True, true. I suppose "pure" is probably an overstatement. In the case of sine wave generators, though, those harmonics are very quiet, at least, so even though they're probably there in some capacity, they're not getting in the way all that much. They're not pure, but they're the closest we can get.
I think there is more to the physics of that. When you play two notes at the same time they'll make the air vibrate at their respective frequencies wich will overlap and interfere. If you graphicly add those two notes they'll produce a kinda weired looking mumbo jumbo, but if you pay close enaugh attention to the notes you'll see the difference in pitch. I'll link a picture real quick: imgur.com/a/6gVfP
I don't know if this is just me but the non existing note in the end of Mozart's melody sounded a bit detuned, it was recognicable as the fundamental but it was a bit off, Is my brain detuned? How can my brain pick up the detuning of my own brain?

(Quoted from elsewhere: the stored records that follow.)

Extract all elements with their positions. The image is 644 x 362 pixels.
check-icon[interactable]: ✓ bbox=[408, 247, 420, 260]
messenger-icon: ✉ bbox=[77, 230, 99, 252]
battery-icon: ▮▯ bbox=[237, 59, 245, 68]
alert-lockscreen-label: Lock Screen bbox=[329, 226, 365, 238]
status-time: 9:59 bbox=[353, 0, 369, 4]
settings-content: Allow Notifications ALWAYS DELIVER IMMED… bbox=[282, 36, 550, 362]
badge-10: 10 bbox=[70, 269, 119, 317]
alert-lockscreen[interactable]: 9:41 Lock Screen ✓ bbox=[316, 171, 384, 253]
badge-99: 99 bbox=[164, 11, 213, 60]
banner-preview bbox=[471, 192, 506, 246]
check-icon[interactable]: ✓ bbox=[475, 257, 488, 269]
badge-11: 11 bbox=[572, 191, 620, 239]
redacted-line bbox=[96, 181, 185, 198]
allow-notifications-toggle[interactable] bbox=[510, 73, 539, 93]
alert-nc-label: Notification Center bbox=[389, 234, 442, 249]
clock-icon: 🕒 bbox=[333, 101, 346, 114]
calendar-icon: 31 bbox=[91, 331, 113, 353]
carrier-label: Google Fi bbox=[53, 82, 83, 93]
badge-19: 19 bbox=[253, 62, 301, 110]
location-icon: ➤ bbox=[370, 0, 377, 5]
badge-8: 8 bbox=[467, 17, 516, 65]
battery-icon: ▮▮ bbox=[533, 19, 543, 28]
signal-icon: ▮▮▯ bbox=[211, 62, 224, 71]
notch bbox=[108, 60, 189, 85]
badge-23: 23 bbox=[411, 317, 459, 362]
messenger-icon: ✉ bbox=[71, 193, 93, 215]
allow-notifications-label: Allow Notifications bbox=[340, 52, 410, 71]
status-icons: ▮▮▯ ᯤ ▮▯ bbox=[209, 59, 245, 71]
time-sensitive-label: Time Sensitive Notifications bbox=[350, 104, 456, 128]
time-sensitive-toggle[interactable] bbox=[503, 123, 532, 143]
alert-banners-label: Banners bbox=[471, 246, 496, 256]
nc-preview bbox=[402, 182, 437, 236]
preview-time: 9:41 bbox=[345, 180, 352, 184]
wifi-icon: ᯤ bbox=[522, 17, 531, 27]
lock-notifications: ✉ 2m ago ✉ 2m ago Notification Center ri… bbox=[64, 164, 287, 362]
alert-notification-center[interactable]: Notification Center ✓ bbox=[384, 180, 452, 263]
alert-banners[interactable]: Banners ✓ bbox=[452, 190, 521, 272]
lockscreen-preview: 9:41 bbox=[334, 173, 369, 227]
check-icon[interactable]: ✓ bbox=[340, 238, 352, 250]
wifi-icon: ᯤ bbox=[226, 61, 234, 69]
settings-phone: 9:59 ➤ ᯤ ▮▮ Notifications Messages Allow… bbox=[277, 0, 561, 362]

I'm just not hearing it at all. I turned up my volume, am using pretty high quality headphones and listened multiple times. I can't hear the tones at all.
Hmm... I'm not sure what else to recommend. Unfortunately, they can just be really tricky to pick out. I find the white noise example to be the easiest so that's where I'd focus on first. It might especially help if you did the one at the end, so you hear the "real" version of the melody first and then try to explicitly listen for that. Beyond that... I don't know, sorry!

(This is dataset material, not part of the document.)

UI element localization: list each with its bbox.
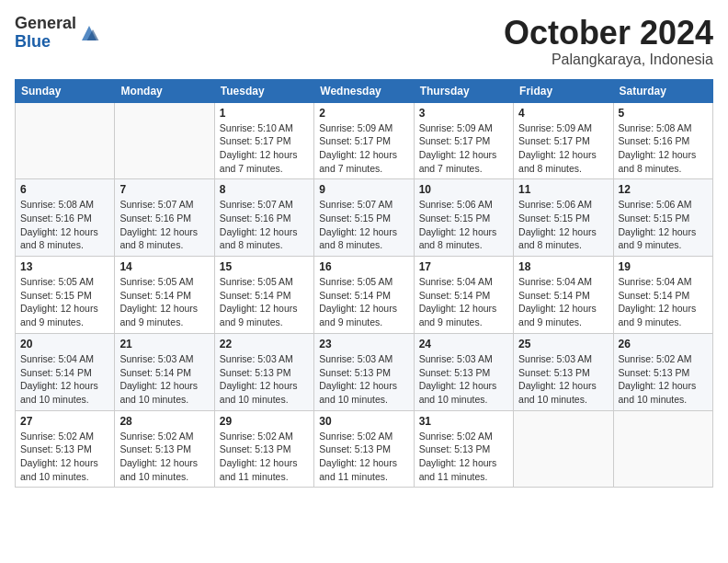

Neither can I. I read about Tartini tones before and I knew what to look for... And still didn't hear it. I used decent headpones, played at comfortable volume, and nothing. But I wouldn't say that it's bad. This effect bases on the way our brain processes information, so anything can happen depending on a person - from not hearing at all to hearing clearly. So, our case proves the point - other people hear tones that aren't there :)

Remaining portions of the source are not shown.